7. Due Diligence Period and Access
Defines the length and scope of the buyer's due diligence investigation, including the specific categories of information to be provided by the seller and the process for managing access to sensitive client and employee information prior to closing.
Example Language
Following execution of this LOI, Seller shall grant Buyer a period of [60] days ('Due Diligence Period') to complete a comprehensive review of the Company's business, operations, financial records, and legal matters. Seller shall provide Buyer with access to: (i) three years of financial statements (compiled or reviewed by a CPA), tax returns, and monthly revenue reports segmented by retainer versus project revenue and by client; (ii) all client contracts, retainer agreements, master service agreements, and any correspondence related to contract renewals or disputes; (iii) staff credentialing documentation, certifications, and employment agreements including any non-compete or non-solicitation provisions; (iv) the Company's regulatory compliance history including any OSHA citations, settlement agreements, E&O claims, or client indemnification demands; and (v) technology systems, training content libraries, and documentation of all proprietary service delivery processes. All information shall be provided through a secure virtual data room. Client-facing due diligence conversations shall require advance written consent from Seller and shall be conducted jointly.
💡 Sixty days is the market standard for EHS consulting due diligence, though complex multi-vertical firms or those with significant IP assets may require 75–90 days. Sellers should push back on any request for direct, unsupervised client contact during due diligence — this is a legitimate concern in consulting businesses where client relationships are easily disrupted by rumors of a sale. A staged approach works well: financial and contract due diligence first, followed by management interviews and a limited number of supervised client reference calls late in the process. Buyers using SBA financing should confirm their lender's timeline requirements align with the due diligence period and LOI exclusivity window.

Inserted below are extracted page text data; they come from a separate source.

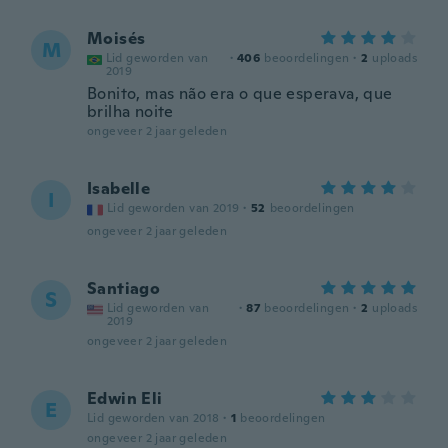
Moisés
M
Lid geworden van
·
406
beoordelingen
·
2
uploads
2019
Bonito, mas não era o que esperava, que
brilha noite
ongeveer 2 jaar geleden
Isabelle
I
Lid geworden van 2019
·
52
beoordelingen
ongeveer 2 jaar geleden
Santiago
S
Lid geworden van
·
87
beoordelingen
·
2
uploads
2019
ongeveer 2 jaar geleden
Edwin Eli
E
Lid geworden van 2018
·
1
beoordelingen
ongeveer 2 jaar geleden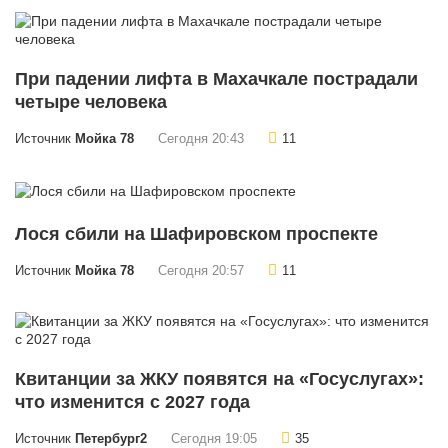
При падении лифта в Махачкале пострадали
четыре человека
Источник
Мойка 78
Сегодня 20:43
11
Лося сбили на Шафировском проспекте
Источник
Мойка 78
Сегодня 20:57
11
Квитанции за ЖКУ появятся на «Госуслугах»:
что изменится с 2027 года
Источник
Петербург2
Сегодня 19:05
35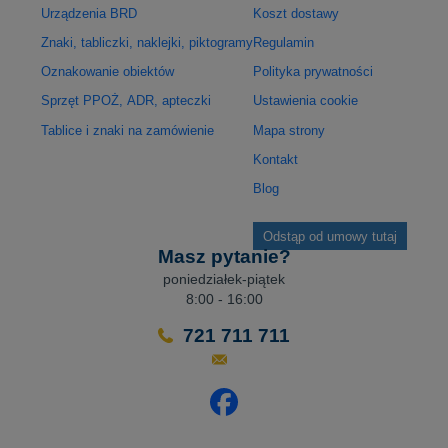
Urządzenia BRD
Koszt dostawy
Znaki, tabliczki, naklejki, piktogramy
Regulamin
Oznakowanie obiektów
Polityka prywatności
Sprzęt PPOŻ, ADR, apteczki
Ustawienia cookie
Tablice i znaki na zamówienie
Mapa strony
Kontakt
Blog
Odstąp od umowy tutaj
Masz pytanie?
poniedziałek-piątek
8:00 - 16:00
721 711 711
Odwiedź nasz profil na Facebo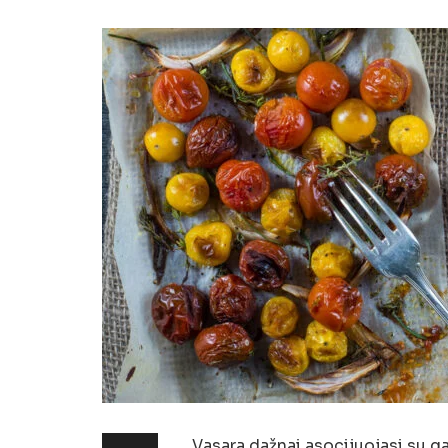
Vasara dažnai asocijuojasi su g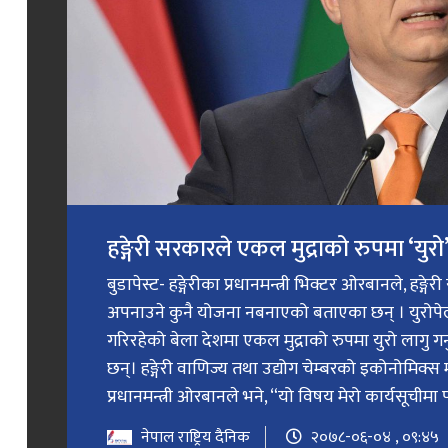
हङ्गेरी सरकारले एकल मुद्राको रुपमा ‘युरो’ 
बुडापेस्ट- हङ्गेरीका प्रधानमन्त्री भिक्टर ओरबानले, हङ्गे
अपनाउने कुनै योजना नबनाएको बताएका छन् । युरोप
गरिरहेको बेला देशमा एकल मुद्राको रुपमा युरो लागु 
छन्। हङ्गेरी वाणिज्य तथा उद्योग चेम्बरको इकोनोमिक्स 
प्रधानमन्त्री ओरबानले भने, “यो विषय मेरो कार्यसूचीमा प
नेपाल राष्ट्रिय दैनिक
२०७८-०६-०४ , ०९:४५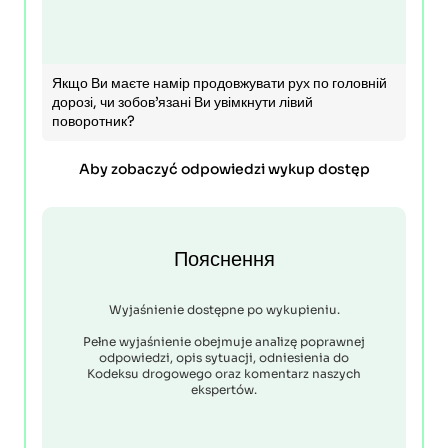
Якщо Ви маєте намір продовжувати рух по головній
дорозі, чи зобов’язані Ви увімкнути лівий
поворотник?
Aby zobaczyć odpowiedzi wykup dostęp
Пояснення
Wyjaśnienie dostępne po wykupieniu.
Pełne wyjaśnienie obejmuje analizę poprawnej
odpowiedzi, opis sytuacji, odniesienia do
Kodeksu drogowego oraz komentarz naszych
ekspertów.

8. Exclusivity and No-Shop Provision
Grants the buyer an exclusive negotiating period during which the seller agrees not to solicit, negotiate, or accept competing offers — a standard protection that justifies the buyer's due diligence investment.
Example Language
In consideration of Buyer's commitment of time and resources to due diligence and legal documentation, Seller agrees that for a period of [60] days following execution of this LOI ('Exclusivity Period'), neither Seller nor any agent, broker, or representative of Seller shall: (i) solicit, initiate, or encourage any inquiry, proposal, or offer from any third party regarding the acquisition of the Company or its assets; (ii) engage in discussions or negotiations with any third party regarding such a transaction; or (iii) provide any third party with access to confidential information about the Company for purposes of evaluating a potential acquisition. The Exclusivity Period may be extended by mutual written agreement if due diligence is materially complete but definitive documentation requires additional time.

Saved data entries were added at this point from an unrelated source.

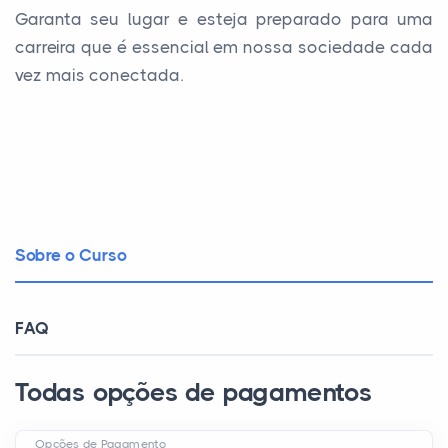
Garanta seu lugar e esteja preparado para uma
carreira que é essencial em nossa sociedade cada
vez mais conectada.
Sobre o Curso
FAQ
Todas opções de pagamentos
Opções de Pagamento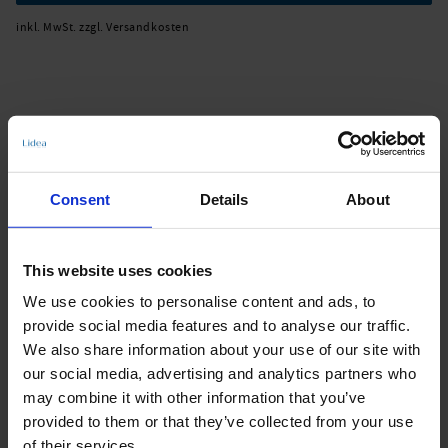
inkl. MwSt. zzgl. Versandkosten
Produktdetails
Consent
Details
About
Beschreibung:
Charmline ist "Pioneer in Shapewear" und lässt ihre Figur bis zu einer
Konfektionsgröße schlanker wirken. Modisches Design trifft auf
This website uses cookies
funktionale Schnitte, damit sie sich am Strand und im Schwimmbad
richtig wohlfühlen können. Klassischer Schnitt und feminine
We use cookies to personalise content and ads, to
Raffungen in modischem Lilac oder klassischem Schwarz. Dieses
provide social media features and to analyse our traffic.
Bestseller-Modell von Charmline überzeugt durch seine puristische,
und dennoch raffinierte Aufmachung und das leicht Figur formende
We also share information about your use of our site with
Shaping-Material. Die elegante Wickel-Optik lenkt den Blick auf das
our social media, advertising and analytics partners who
attraktive V-Dekolleté.
may combine it with other information that you’ve
provided to them or that they’ve collected from your use
Art.-Nr.: 1793_656_006
of their services.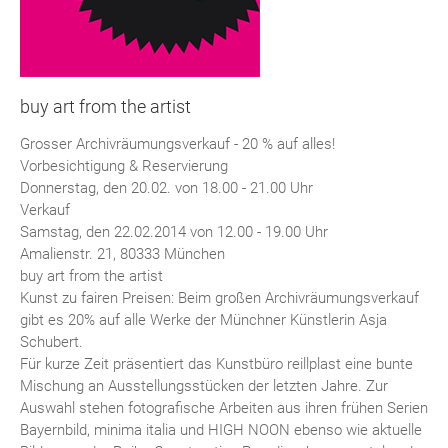
buy art from the artist
Grosser Archivräumungsverkauf - 20 % auf alles!
Vorbesichtigung & Reservierung
Donnerstag, den 20.02. von 18.00 - 21.00 Uhr
Verkauf
Samstag, den 22.02.2014 von 12.00 - 19.00 Uhr
Amalienstr. 21, 80333 München
buy art from the artist
Kunst zu fairen Preisen: Beim großen Archivräumungsverkauf
gibt es 20% auf alle Werke der Münchner Künstlerin Asja
Schubert.
Für kurze Zeit präsentiert das Kunstbüro reillplast eine bunte
Mischung an Ausstellungsstücken der letzten Jahre. Zur
Auswahl stehen fotografische Arbeiten aus ihren frühen Serien
Bayernbild, minima italia und HIGH NOON ebenso wie aktuelle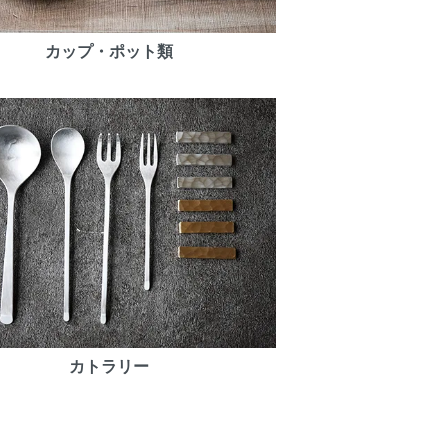
カップ・ポット類
カトラリー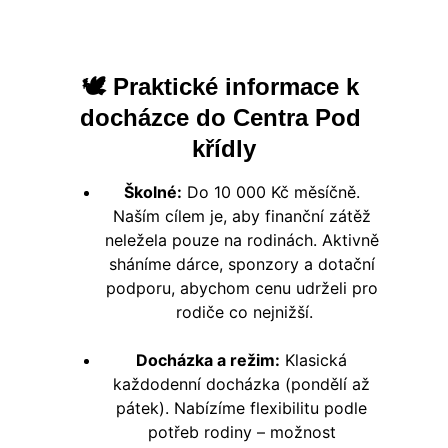
🕊️ Praktické informace k 
docházce do Centra Pod 
křídly
Školné:
 Do 10 000 Kč měsíčně. 
Naším cílem je, aby finanční zátěž 
neležela pouze na rodinách. Aktivně 
sháníme dárce, sponzory a dotační 
podporu, abychom cenu udrželi pro 
rodiče co nejnižší.
Docházka a režim:
 Klasická 
každodenní docházka (pondělí až 
pátek). Nabízíme flexibilitu podle 
potřeb rodiny – možnost 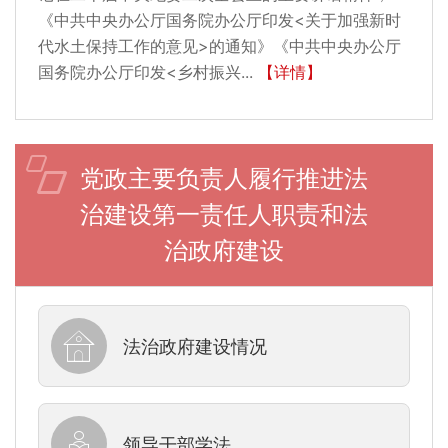
《中共中央办公厅国务院办公厅印发<关于加强新时
代水土保持工作的意见>的通知》《中共中央办公厅
国务院办公厅印发<乡村振兴...
【详情】
党政主要负责人履行推进法
治建设第一责任人职责和法
治政府建设
法治政府建设情况
领导干部学法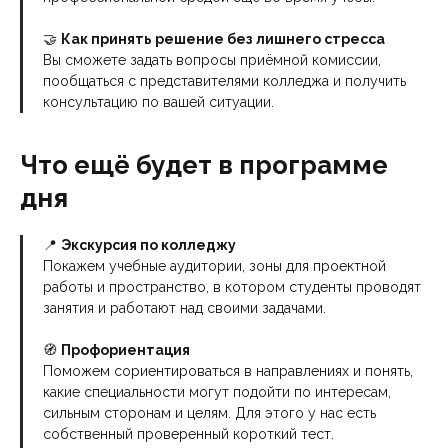
🤝
Как принять решение без лишнего стресса
Вы сможете задать вопросы приёмной комиссии,
пообщаться с представителями колледжа и получить
консультацию по вашей ситуации.
Что ещё будет в программе
дня
📍
Экскурсия по колледжу
Покажем учебные аудитории, зоны для проектной
работы и пространство, в котором студенты проводят
занятия и работают над своими задачами.
🧭
Профориентация
Поможем сориентироваться в направлениях и понять,
какие специальности могут подойти по интересам,
сильным сторонам и целям. Для этого у нас есть
собственный проверенный короткий тест.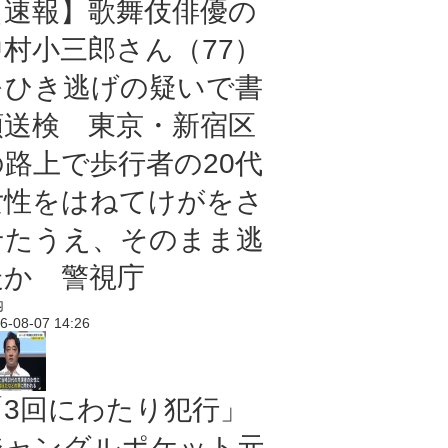
【速報】歌舞伎俳優の
中村小三郎さん（77）
をひき逃げの疑いで書
類送検 東京・新宿区
の路上で歩行者の20代
女性をはねてけがをさ
せたうえ、そのまま逃
走か 警視庁
内
6-08-07 14:26
「3回にわたり犯行」
ジャングルポケット元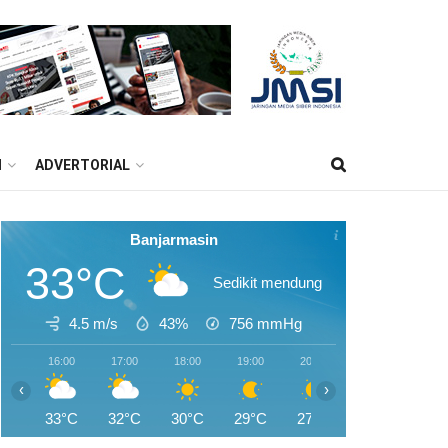
M
ADVERTORIAL
Banjarmasin
33°C
Sedikit mendung
4.5 m/s
43%
756
mmHg
16:00
17:00
18:00
19:00
20:00
21:00
22:0
‹
›
33°C
32°C
30°C
29°C
27°C
26°C
26°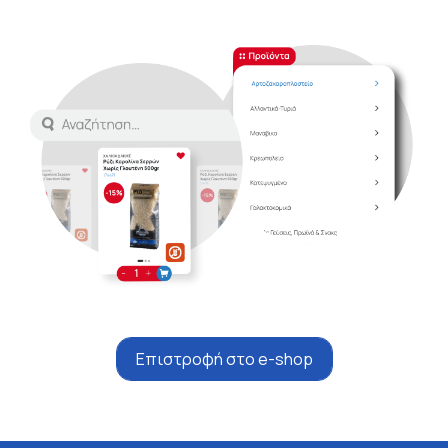
Επιστροφή στο e-shop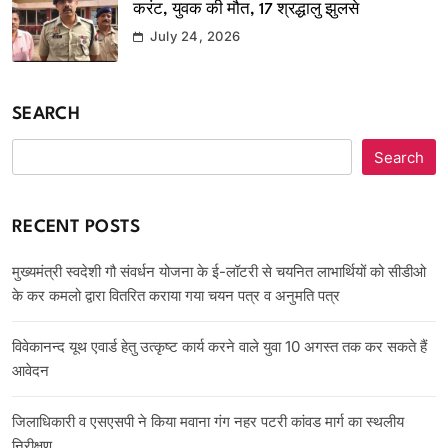
करंट, युवक की मौत, 17 श्रद्धालु झुलसे
July 24, 2026
SEARCH
Search
RECENT POSTS
मुख्यमंत्री स्वदेशी गौ संवर्धन योजना के ई-लॉटरी से चयनित लाभार्थियों को सीडीओ
के कर कमलो द्वारा वितरित कराया गया चयन पत्र व अनुमति पत्र
विवेकानन्द यूथ एवार्ड हेतु उत्कृष्ट कार्य करने वाले युवा 10 अगस्त तक कर सकते हैं
आवेदन
जिलाधिकारी व एसएसपी ने किया मवाना गंग नहर पटरी कांवड मार्ग का स्थलीय
निरीक्षण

💡 Sixty days of exclusivity is standard and typically sufficient for straightforward EHS consulting transactions. Sellers should resist exclusivity periods longer than 75 days without a clear milestone-based extension mechanism — prolonged exclusivity without deal momentum removes the seller's negotiating leverage and can create employee anxiety if the process drags. Buyers who are using SBA financing should be transparent about lender timelines upfront; SBA credit approval alone can take 30–45 days, which means exclusivity must be long enough to accommodate both due diligence and financing contingencies without requiring multiple extensions.
9. Conditions to Closing
Lists the material conditions that must be satisfied before the buyer is obligated to close the transaction, including financing contingencies, due diligence satisfaction, regulatory approvals, and third-party consents from clients or government agencies.
Example Language
Buyer's obligation to proceed to closing shall be conditioned upon satisfaction of the following conditions: (i) completion of due diligence to Buyer's satisfaction, in Buyer's reasonable discretion, with no material adverse findings relating to client concentration, regulatory violations, staff credential gaps, or IP ownership disputes; (ii) receipt of SBA 7(a) loan commitment in an amount sufficient to fund the cash portion of the Purchase Price on terms acceptable to Buyer; (iii) execution of Employment or Consulting Agreements by Seller and all key credentialed staff identified on Schedule B; (iv) assignment or novation of all material client retainer agreements to Buyer or its designated entity, with no more than [15%] of retainer revenue subject to client consent requirements that are withheld; (v) confirmation that no OSHA citations, E&O claims, or regulatory investigations are pending or threatened against the Company; and (vi) execution of non-compete and non-solicitation agreements by Seller and all key employees covering a period of [3] years and a geographic area of [defined region].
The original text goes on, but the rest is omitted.